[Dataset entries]
..........

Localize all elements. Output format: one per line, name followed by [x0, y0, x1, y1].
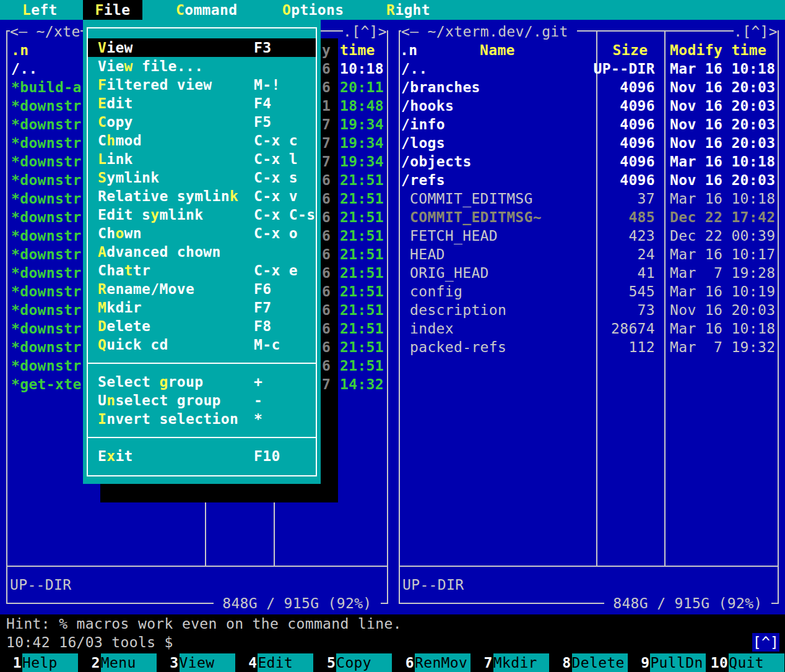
menu-item-symlink[interactable]: SymlinkC-x s: [88, 168, 316, 187]
fkey-button-copy[interactable]: Copy: [336, 653, 392, 672]
file-mtime-day-digit: 6: [322, 338, 331, 356]
file-name[interactable]: /..: [401, 59, 428, 78]
file-mtime-time: 21:51: [340, 338, 384, 356]
file-mtime-day-digit: 6: [322, 171, 331, 189]
file-name[interactable]: *downstr: [11, 189, 82, 208]
history-badge[interactable]: [^]: [752, 633, 779, 652]
left-panel-sort-indicator[interactable]: .n: [11, 41, 28, 59]
menu-item-view-file[interactable]: View file...: [88, 57, 316, 75]
file-name[interactable]: *build-a: [11, 78, 82, 97]
file-name[interactable]: *downstr: [11, 97, 82, 115]
menu-item-relative-symlink[interactable]: Relative symlinkC-x v: [88, 187, 316, 205]
file-name[interactable]: *downstr: [11, 301, 82, 319]
menu-item-select-group[interactable]: Select group+: [88, 373, 316, 391]
file-name[interactable]: /objects: [401, 152, 472, 171]
menu-item-edit[interactable]: EditF4: [88, 94, 316, 113]
menu-item-invert-selection[interactable]: Invert selection*: [88, 410, 316, 428]
fkey-number-8[interactable]: 8: [562, 653, 571, 672]
file-name[interactable]: *get-xte: [11, 375, 82, 394]
menubar-item-command[interactable]: Command: [176, 0, 237, 20]
file-name[interactable]: COMMIT_EDITMSG~: [410, 208, 542, 226]
fkey-number-4[interactable]: 4: [248, 653, 257, 672]
fkey-number-5[interactable]: 5: [327, 653, 336, 672]
file-name[interactable]: *downstr: [11, 152, 82, 171]
menu-item-chmod[interactable]: ChmodC-x c: [88, 131, 316, 150]
right-panel-history-marker[interactable]: .[^]>: [734, 22, 778, 41]
right-panel-header-size[interactable]: Size: [596, 41, 664, 59]
file-name[interactable]: /logs: [401, 134, 445, 152]
menu-item-advanced-chown[interactable]: Advanced chown: [88, 243, 316, 261]
file-name[interactable]: /info: [401, 115, 445, 134]
file-name[interactable]: config: [410, 282, 462, 301]
file-name[interactable]: *downstr: [11, 134, 82, 152]
left-panel-history-marker[interactable]: .[^]>: [343, 22, 387, 41]
file-name[interactable]: *downstr: [11, 282, 82, 301]
file-name[interactable]: packed-refs: [410, 338, 506, 356]
fkey-button-view[interactable]: View: [180, 653, 235, 672]
menu-item-rename-move[interactable]: Rename/MoveF6: [88, 280, 316, 298]
menubar-item-right[interactable]: Right: [386, 0, 430, 20]
menu-item-unselect-group[interactable]: Unselect group-: [88, 391, 316, 410]
menu-item-mkdir[interactable]: MkdirF7: [88, 298, 316, 317]
menu-item-view[interactable]: ViewF3: [88, 38, 316, 57]
file-name[interactable]: *downstr: [11, 208, 82, 226]
file-name[interactable]: HEAD: [410, 245, 445, 264]
menu-item-chattr[interactable]: ChattrC-x e: [88, 261, 316, 280]
file-name[interactable]: index: [410, 319, 454, 338]
menu-item-copy[interactable]: CopyF5: [88, 113, 316, 131]
file-name[interactable]: *downstr: [11, 338, 82, 356]
file-name[interactable]: *downstr: [11, 226, 82, 245]
menubar-item-options[interactable]: Options: [282, 0, 344, 20]
menu-item-filtered-view[interactable]: Filtered viewM-!: [88, 75, 316, 94]
fkey-button-mkdir[interactable]: Mkdir: [493, 653, 549, 672]
file-mtime-day-digit: 6: [322, 59, 331, 78]
file-name[interactable]: *downstr: [11, 356, 82, 375]
menu-item-quick-cd[interactable]: Quick cdM-c: [88, 335, 316, 354]
fkey-button-renmov[interactable]: RenMov: [415, 653, 471, 672]
fkey-number-6[interactable]: 6: [406, 653, 414, 672]
left-panel-header-time[interactable]: time: [340, 41, 375, 59]
fkey-number-3[interactable]: 3: [170, 653, 178, 672]
fkey-number-2[interactable]: 2: [92, 653, 100, 672]
menu-item-edit-symlink[interactable]: Edit symlinkC-x C-s: [88, 205, 316, 224]
file-menu: ViewF3View file...Filtered viewM-!EditF4…: [83, 20, 321, 484]
file-name[interactable]: *downstr: [11, 171, 82, 189]
right-panel-sort-indicator[interactable]: .n: [400, 41, 417, 59]
right-panel-header-name[interactable]: Name: [480, 41, 515, 59]
right-panel-header-mtime[interactable]: Modify time: [670, 41, 766, 59]
hint-line: Hint: % macros work even on the command …: [6, 614, 402, 633]
file-name[interactable]: /..: [11, 59, 38, 78]
file-name[interactable]: /refs: [401, 171, 445, 189]
menubar-item-file[interactable]: File: [83, 0, 142, 20]
menubar-item-left[interactable]: Left: [22, 0, 58, 20]
file-name[interactable]: FETCH_HEAD: [410, 226, 498, 245]
file-name[interactable]: /hooks: [401, 97, 454, 115]
right-panel-title[interactable]: <— ~/xterm.dev/.git: [401, 22, 577, 41]
file-name[interactable]: description: [410, 301, 506, 319]
fkey-button-edit[interactable]: Edit: [258, 653, 313, 672]
fkey-button-delete[interactable]: Delete: [572, 653, 628, 672]
file-name[interactable]: ORIG_HEAD: [410, 264, 489, 282]
file-name[interactable]: *downstr: [11, 115, 82, 134]
fkey-button-pulldn[interactable]: PullDn: [650, 653, 706, 672]
fkey-number-7[interactable]: 7: [484, 653, 493, 672]
file-name[interactable]: *downstr: [11, 319, 82, 338]
fkey-number-10[interactable]: 10: [711, 653, 728, 672]
file-name[interactable]: *downstr: [11, 264, 82, 282]
menu-separator: [87, 363, 317, 364]
file-name[interactable]: /branches: [401, 78, 480, 97]
menu-item-link[interactable]: LinkC-x l: [88, 150, 316, 168]
file-name[interactable]: COMMIT_EDITMSG: [410, 189, 533, 208]
fkey-number-1[interactable]: 1: [13, 653, 22, 672]
menu-item-chown[interactable]: ChownC-x o: [88, 224, 316, 243]
fkey-button-menu[interactable]: Menu: [101, 653, 157, 672]
fkey-button-help[interactable]: Help: [22, 653, 78, 672]
menu-item-exit[interactable]: ExitF10: [88, 447, 316, 465]
fkey-number-9[interactable]: 9: [641, 653, 649, 672]
file-name[interactable]: *downstr: [11, 245, 82, 264]
command-prompt[interactable]: 10:42 16/03 tools $: [6, 633, 182, 652]
left-panel-title[interactable]: <— ~/xte: [10, 22, 80, 41]
menu-item-label: Invert selection: [98, 410, 238, 428]
fkey-button-quit[interactable]: Quit: [729, 653, 784, 672]
menu-item-delete[interactable]: DeleteF8: [88, 317, 316, 335]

..........

The records above should be repeated exactly, with no pictures in the copy.

Localize all elements. Output format: one per line, name followed by [x0, y0, x1, y1].
menu-item-symlink[interactable]: SymlinkC-x s: [88, 168, 316, 187]
fkey-button-copy[interactable]: Copy: [336, 653, 392, 672]
file-mtime-day-digit: 6: [322, 338, 331, 356]
file-name[interactable]: /..: [401, 59, 428, 78]
file-mtime-time: 21:51: [340, 338, 384, 356]
file-mtime-day-digit: 6: [322, 171, 331, 189]
file-name[interactable]: *downstr: [11, 189, 82, 208]
history-badge[interactable]: [^]: [752, 633, 779, 652]
left-panel-sort-indicator[interactable]: .n: [11, 41, 28, 59]
menu-item-view-file[interactable]: View file...: [88, 57, 316, 75]
file-name[interactable]: *build-a: [11, 78, 82, 97]
file-name[interactable]: *downstr: [11, 97, 82, 115]
menu-item-relative-symlink[interactable]: Relative symlinkC-x v: [88, 187, 316, 205]
file-name[interactable]: *downstr: [11, 301, 82, 319]
menu-item-select-group[interactable]: Select group+: [88, 373, 316, 391]
file-name[interactable]: /objects: [401, 152, 472, 171]
menu-item-edit[interactable]: EditF4: [88, 94, 316, 113]
menu-item-invert-selection[interactable]: Invert selection*: [88, 410, 316, 428]
fkey-number-8[interactable]: 8: [562, 653, 571, 672]
file-name[interactable]: *get-xte: [11, 375, 82, 394]
menubar-item-command[interactable]: Command: [176, 0, 237, 20]
file-name[interactable]: COMMIT_EDITMSG~: [410, 208, 542, 226]
fkey-number-4[interactable]: 4: [248, 653, 257, 672]
fkey-number-5[interactable]: 5: [327, 653, 336, 672]
file-name[interactable]: *downstr: [11, 152, 82, 171]
menu-item-chmod[interactable]: ChmodC-x c: [88, 131, 316, 150]
right-panel-history-marker[interactable]: .[^]>: [734, 22, 778, 41]
right-panel-header-size[interactable]: Size: [596, 41, 664, 59]
file-name[interactable]: /logs: [401, 134, 445, 152]
menu-item-advanced-chown[interactable]: Advanced chown: [88, 243, 316, 261]
file-name[interactable]: /info: [401, 115, 445, 134]
file-name[interactable]: config: [410, 282, 462, 301]
file-name[interactable]: *downstr: [11, 134, 82, 152]
left-panel-history-marker[interactable]: .[^]>: [343, 22, 387, 41]
file-name[interactable]: *downstr: [11, 282, 82, 301]
file-name[interactable]: packed-refs: [410, 338, 506, 356]
fkey-button-view[interactable]: View: [180, 653, 235, 672]
menu-item-rename-move[interactable]: Rename/MoveF6: [88, 280, 316, 298]
menubar-item-right[interactable]: Right: [386, 0, 430, 20]
menu-item-unselect-group[interactable]: Unselect group-: [88, 391, 316, 410]
menu-item-mkdir[interactable]: MkdirF7: [88, 298, 316, 317]
menu-item-view[interactable]: ViewF3: [88, 38, 316, 57]
file-name[interactable]: *downstr: [11, 208, 82, 226]
file-name[interactable]: HEAD: [410, 245, 445, 264]
menu-item-chattr[interactable]: ChattrC-x e: [88, 261, 316, 280]
file-name[interactable]: index: [410, 319, 454, 338]
menu-item-copy[interactable]: CopyF5: [88, 113, 316, 131]
file-name[interactable]: *downstr: [11, 338, 82, 356]
file-name[interactable]: *downstr: [11, 226, 82, 245]
menubar-item-options[interactable]: Options: [282, 0, 344, 20]
menu-item-filtered-view[interactable]: Filtered viewM-!: [88, 75, 316, 94]
fkey-button-mkdir[interactable]: Mkdir: [493, 653, 549, 672]
file-mtime-day-digit: 6: [322, 59, 331, 78]
file-name[interactable]: *downstr: [11, 356, 82, 375]
menu-item-quick-cd[interactable]: Quick cdM-c: [88, 335, 316, 354]
fkey-button-renmov[interactable]: RenMov: [415, 653, 471, 672]
fkey-number-6[interactable]: 6: [406, 653, 414, 672]
left-panel-header-time[interactable]: time: [340, 41, 375, 59]
fkey-number-3[interactable]: 3: [170, 653, 178, 672]
fkey-number-2[interactable]: 2: [92, 653, 100, 672]
menu-item-edit-symlink[interactable]: Edit symlinkC-x C-s: [88, 205, 316, 224]
file-menu: ViewF3View file...Filtered viewM-!EditF4…: [83, 20, 321, 484]
file-name[interactable]: *downstr: [11, 171, 82, 189]
right-panel-sort-indicator[interactable]: .n: [400, 41, 417, 59]
right-panel-header-name[interactable]: Name: [480, 41, 515, 59]
right-panel-header-mtime[interactable]: Modify time: [670, 41, 766, 59]
hint-line: Hint: % macros work even on the command …: [6, 614, 402, 633]
file-name[interactable]: /..: [11, 59, 38, 78]
file-name[interactable]: /refs: [401, 171, 445, 189]
menubar-item-file[interactable]: File: [83, 0, 142, 20]
menubar-item-left[interactable]: Left: [22, 0, 58, 20]
file-name[interactable]: FETCH_HEAD: [410, 226, 498, 245]
file-name[interactable]: /hooks: [401, 97, 454, 115]
right-panel-title[interactable]: <— ~/xterm.dev/.git: [401, 22, 577, 41]
file-name[interactable]: description: [410, 301, 506, 319]
fkey-button-edit[interactable]: Edit: [258, 653, 313, 672]
fkey-button-delete[interactable]: Delete: [572, 653, 628, 672]
file-name[interactable]: ORIG_HEAD: [410, 264, 489, 282]
file-name[interactable]: *downstr: [11, 115, 82, 134]
fkey-button-pulldn[interactable]: PullDn: [650, 653, 706, 672]
fkey-number-7[interactable]: 7: [484, 653, 493, 672]
file-name[interactable]: *downstr: [11, 319, 82, 338]
fkey-number-10[interactable]: 10: [711, 653, 728, 672]
file-name[interactable]: *downstr: [11, 264, 82, 282]
menu-separator: [87, 363, 317, 364]
file-name[interactable]: /branches: [401, 78, 480, 97]
menu-item-link[interactable]: LinkC-x l: [88, 150, 316, 168]
file-name[interactable]: COMMIT_EDITMSG: [410, 189, 533, 208]
fkey-number-1[interactable]: 1: [13, 653, 22, 672]
menu-item-chown[interactable]: ChownC-x o: [88, 224, 316, 243]
fkey-button-menu[interactable]: Menu: [101, 653, 157, 672]
fkey-button-help[interactable]: Help: [22, 653, 78, 672]
menu-item-exit[interactable]: ExitF10: [88, 447, 316, 465]
fkey-number-9[interactable]: 9: [641, 653, 649, 672]
file-name[interactable]: *downstr: [11, 245, 82, 264]
command-prompt[interactable]: 10:42 16/03 tools $: [6, 633, 182, 652]
left-panel-title[interactable]: <— ~/xte: [10, 22, 80, 41]
menu-item-label: Invert selection: [98, 410, 238, 428]
fkey-button-quit[interactable]: Quit: [729, 653, 784, 672]
menu-item-delete[interactable]: DeleteF8: [88, 317, 316, 335]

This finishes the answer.